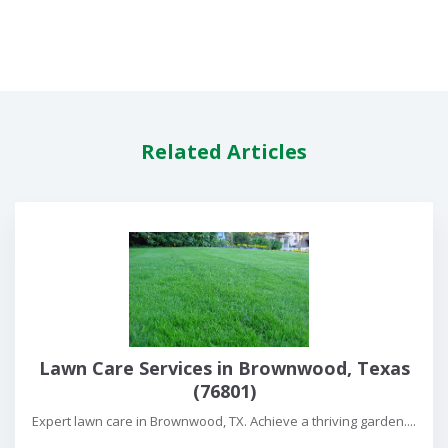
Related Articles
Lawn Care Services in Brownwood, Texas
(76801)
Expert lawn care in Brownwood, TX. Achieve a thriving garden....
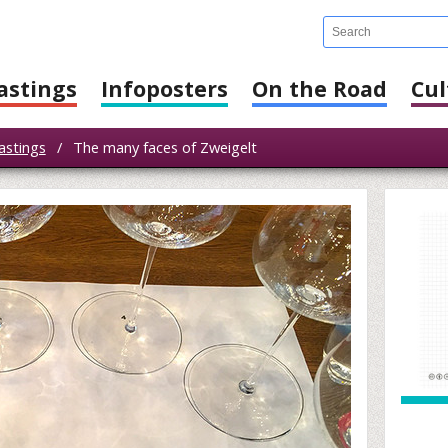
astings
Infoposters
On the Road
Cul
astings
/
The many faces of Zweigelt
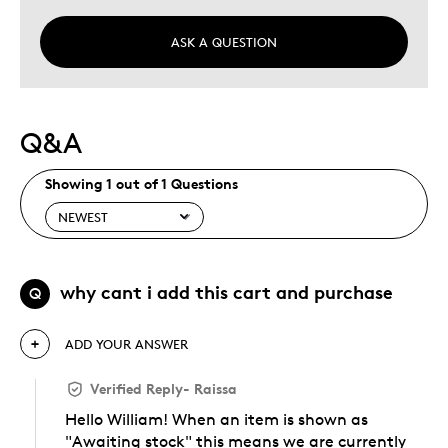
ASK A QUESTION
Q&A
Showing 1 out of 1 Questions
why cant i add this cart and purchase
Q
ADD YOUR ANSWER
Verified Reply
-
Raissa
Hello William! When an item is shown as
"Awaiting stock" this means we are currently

****

_Exercise:_ Print the line that contains "Showing 1 out of 1 Questions" and each line after it up to the end of the listing, exactly as written.

_Output for this task:_
Showing 1 out of 1 Questions
why cant i add this cart and purchase
Q
ADD YOUR ANSWER
Verified Reply
-
Raissa
Hello William! When an item is shown as
"Awaiting stock" this means we are currently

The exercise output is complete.